Karma, when seen through Dependent Origination, becomes less about cosmic bookkeeping and more about systemic influence. Every action — especially violent action — triggers new conditions, new consequences, and unexpected outcomes.
Brute force may appear effective in the moment, but within an interdependent system, it escalates suffering, entangles the future, and perpetuates harm. What we need is not retribution, but understanding. Not control, but wise intervention in the web of causes and conditions.
A Cycle That Must Be Broken
When we fail to see the world as a system, we become trapped in cycles of violence. The tragedy of Gaza is one such cycle. Each act of aggression gives rise to fresh hatred. Each funeral radicalizes the next youth. Each bombing plants the seeds of the next retaliation.
These are not abstractions — they are visible feedback loops in the real world.
To break the cycle, we must stop thinking in terms of enemies and victories. We must ask:
What are the conditions that give rise to violence?
What loops sustain it?
And how can we intervene compassionately and skillfully?
A Shared Wisdom: The Spiritual Rejection of Violence
This insight is not uniquely Buddhist. Across traditions, the wisdom is clear:
Those who live by the sword will die by the sword.”— Jesus
Hate cannot drive out hate; only love can do that. — Martin Luther King, Jr.
These are not sentimental ideals. They are strategic truths, grounded in a profound understanding of how human beings — and human systems — actually function.
Violence perpetuates itself. Compassion interrupts the loop.
Conclusion: A Call to See Anew
To truly practice Buddhism today is not merely to meditate or chant — it is to see the world as it is. Dependent Origination is not a theory of suffering alone; it is a model of reality, offering a vision of deep interconnection and radical responsibility.

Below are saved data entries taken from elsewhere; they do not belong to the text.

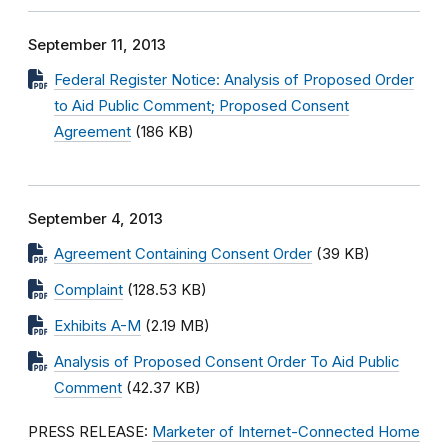
September 11, 2013
Federal Register Notice: Analysis of Proposed Order
to Aid Public Comment; Proposed Consent
Agreement
(186 KB)
September 4, 2013
Agreement Containing Consent Order
(39 KB)
Complaint
(128.53 KB)
Exhibits A-M
(2.19 MB)
Analysis of Proposed Consent Order To Aid Public
Comment
(42.37 KB)
PRESS RELEASE:
Marketer of Internet-Connected Home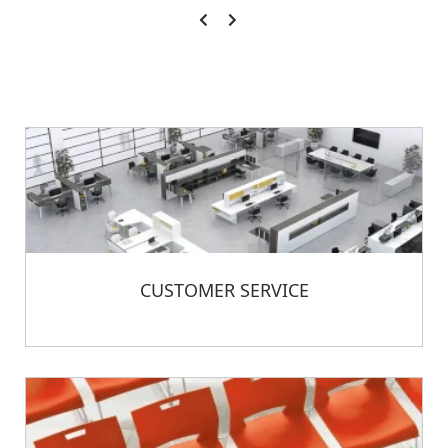
CUSTOMER SERVICE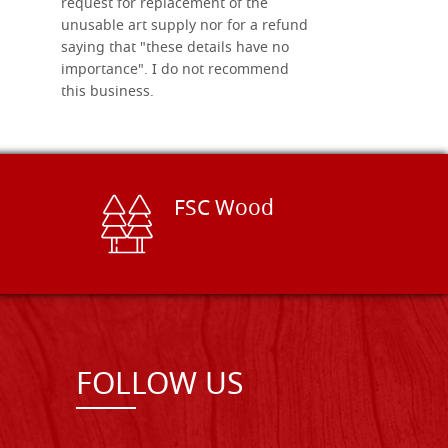
request for replacement of the
unusable art supply nor for a refund
saying that "these details have no
importance". I do not recommend
this business.
FSC Wood
FOLLOW US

If we are to reclaim our shared humanity, we must abandon the illusion that we can solve complex problems with force. We must see the world not as fragmented threats, but as a living web of relationships, in which every action ripples through the whole.
Let this insight — not animosity or brute power — be the foundation of our moral imagination.
Let compassion arise — not as sentiment, but as understanding made visible.
Let us break the cycle — together.
Such an important truth and well-stated.